Annie Brewster had always seen herself as strong, physical, and capable. A lifelong athlete with degrees from Stanford University and Harvard Medical School, she was used to folding life’s challenges neatly into her identity as a resilient, focused person — someone always able to achieve her goals.
None of this aligned with the words she heard from a neurologist in 2001: “You almost certainly have multiple sclerosis.”
Nope, she thought. She left his office and didn’t see another neurologist for five years.
“I couldn’t take it in, because I had these ideas of what I could accomplish and what I could outrun,” says Brewster, now a practicing physician and author of The Healing Power of Storytelling: Using Personal Narrative to Navigate Illness, Trauma, and Loss.
Just below the surface of Brewster’s denial lurked shame. She feared that she had somehow caused her illness and that she would lose herself to it. She felt betrayed by her body. When her symptoms accelerated and she began treatment, she told almost no one. The story was too painful.
Then in 2009, Brewster found herself delivering an MS diagnosis to a young patient. Seeing her despair, Brewster decided to share her own experience, including how she holds hope despite an uncertain future. After the patient heard the story, she said she felt immediate relief.
So did Brewster.
She soon shared her story with her local public radio station. Rather than the judgment or pity she’d feared, she received acceptance and support from the colleagues and friends who had tuned in. Yes, her life had taken a new direction, but she was still Annie.
After all those years of hiding her MS from others, Brewster found that grappling with her health story, and then sharing it with others, was profoundly healing — even without a potential cure.

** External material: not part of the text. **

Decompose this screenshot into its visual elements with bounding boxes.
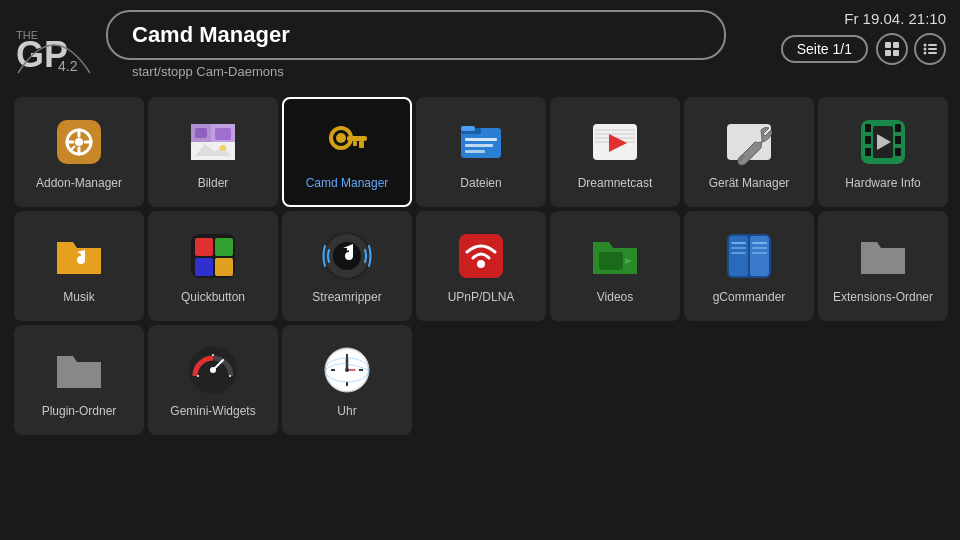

This can be true for all of us. The stories we tell about our health really matter.
The Value of Health Stories
A life-changing diagnosis or injury can make us feel like strangers to ourselves. Who are we without the same body and abilities we’ve always relied on?
Humans across time and cultures have turned to storytelling as a way to find meaning in health crises.
For example, many Indigenous oral traditions feature stories about illness, injury, and survival, and these may be shared during ceremonies and healing circles.
“Our brains are wired for storytelling,” says psychologist Jonathan Adler, PhD, who researches the relationship between mental health and personal narratives. “It’s both an evolutionarily programmed adaptation and a deeply cultural practice.”
Research shows that the stories we tell about our health — to others and to ourselves — have an impact on our ability to weather difficult changes. And, sometimes, changing how we tell our health stories helps us reclaim an empowered relationship with our bodies. A different story can make more space for our minds and hearts to heal — even if we can’t regain our former health status.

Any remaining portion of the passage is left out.